There was only one word... ‘Love... Love has done this. Your family came together to do this for Natasha because you love her. That’s the difference.’
Laura put a sympathetic hand on his arm.
‘You’re tired, Darius. Working all hours at the foundry and selling a house is as stressful as death or divorce, even when you’ve only lived there a few years. Four hundred years...’ She shook her head. ‘I can’t begin to imagine how you must be feeling.’
‘No...’
He’d had a window, a few hours, and he’d grabbed it, wanting to be here, to stand by Natasha, but she didn’t need him. This was what she’d been working for. The prize. She had everything she wanted.
‘Sit down. I’ll get you a cup of tea and something to eat. Something to keep up your blood sugar levels. There are cucumber sandwiches, scones, or I’ve made some Bakewell tarts?’
‘Try spiced ginger.’
Natasha was standing in the doorway, flushed, laughing, and his heart leapt as it always did when he saw her. And each time it was different. That first time it had been purely physical, like a rocket going off. The rocket was still there, but now there was so much more. She was so much more. But her laughter, her joy was for something else.
‘Well, I’m sure you could do with a break, too,’ her mother said, ‘so why don’t you get it for him while I take the trolley through to the conservatory?’
Natasha walked across the kitchen, sat on his lap, put her arms around his neck and kissed him. ‘How are your blood sugar levels now?’ she asked, her eyes sparkling, the pulse in her throat thrumming with excitement.
‘Up. Definitely up...’ he said. ‘In fact, this might be a very good time to check out the structural integrity of the boathouse.’
‘Tash...’ She slid off his lap, tucked a stray strand of hair behind her ear and was four feet away by the time her father appeared in the doorway. ‘There’s a Mr Darwish asking for you. I’ve put him in the library.’
‘Yikes! Major property buyer.’ She stopped at the door, leaned back. ‘By the way, we’re getting a double page spread in the Country Chronicle. Kevin Rose, the editor, knows you are the Darius Hadley. I’m afraid you’re busted.’
‘It was only a matter of time before someone made the connection,’ he said. ‘Will it help if I talk to him?’ he asked, as if he hadn’t heard their conversation.
‘Darling, if you talk to him we’ll be on the front cover.’
‘Great,’ he said as she flew out of the door. ‘I’ll do that, then.’

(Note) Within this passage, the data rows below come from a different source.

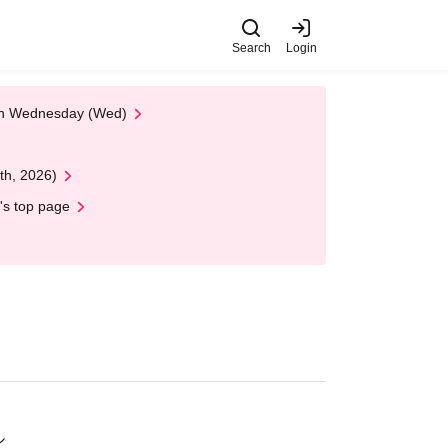
Search
Login
 on Wednesday (Wed)
th, 2026)
's top page
ル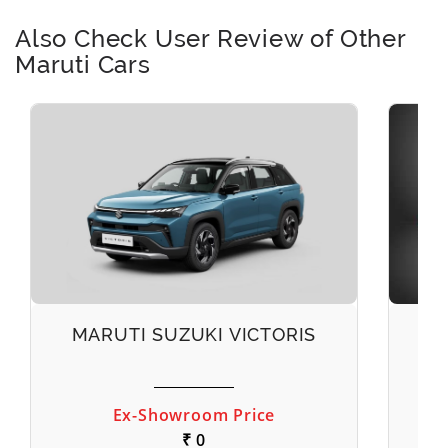
Also Check User Review of Other
Maruti Cars
MARUTI SUZUKI VICTORIS
M
Ex-Showroom Price
₹ 0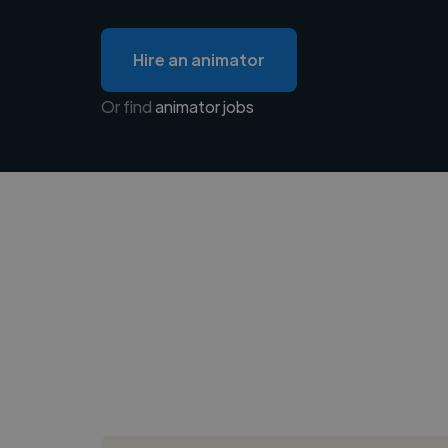
Hire an animator
Or find
animator jobs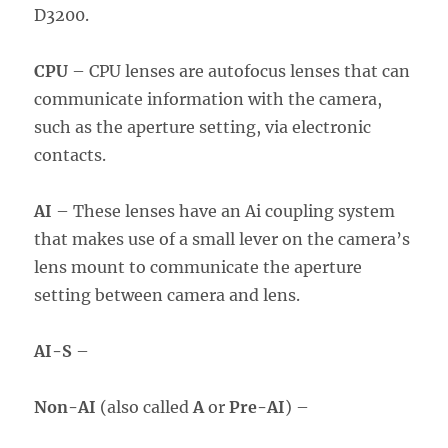
D3200.
CPU
– CPU lenses are autofocus lenses that can
communicate information with the camera,
such as the aperture setting, via electronic
contacts.
AI
– These lenses have an Ai coupling system
that makes use of a small lever on the camera’s
lens mount to communicate the aperture
setting between camera and lens.
AI-S
–
Non-AI
(also called
A
or
Pre-AI
) –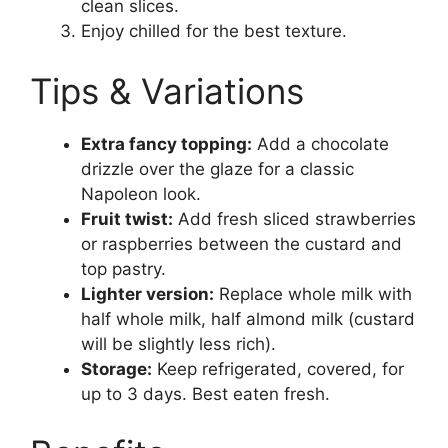
clean slices.
Enjoy chilled for the best texture.
Tips & Variations
Extra fancy topping:
Add a chocolate
drizzle over the glaze for a classic
Napoleon look.
Fruit twist:
Add fresh sliced strawberries
or raspberries between the custard and
top pastry.
Lighter version:
Replace whole milk with
half whole milk, half almond milk (custard
will be slightly less rich).
Storage:
Keep refrigerated, covered, for
up to 3 days. Best eaten fresh.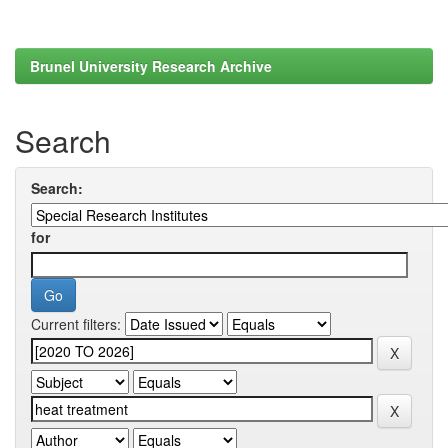
Brunel University Research Archive
Search
Search:
for
Current filters: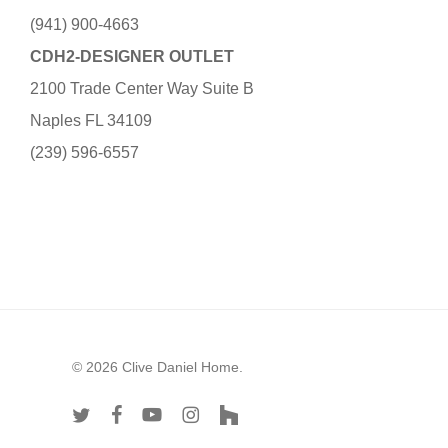
(941) 900-4663
CDH2-DESIGNER OUTLET
2100 Trade Center Way Suite B
Naples FL 34109
(239) 596-6557
© 2026 Clive Daniel Home.
twitter
facebook
youtube
instagram
houzz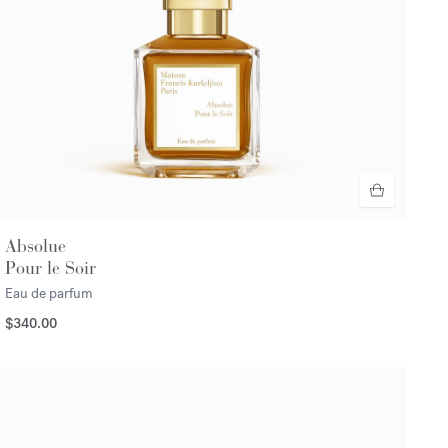
Absolue
Pour le Soir
Eau de parfum
$340.00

They both watched the space where she’d been for a moment. ‘Her career is her world, Darius. She had a bad start in life and maybe we overprotected her.’
‘She told me. All of it.’
‘She threw up a job that had been her dream to get away. Be independent. Prove something to us.’
‘To herself, I think.’ That she wasn’t that kid lying in a cancer ward, or a basket-case teenager. And she’d done it, becoming the top-selling agent for her company with a bright red BMW sports coupé to prove it. And when she’d been knocked back she’d proved it all over again. ‘You knew she turned down the National Trust job?’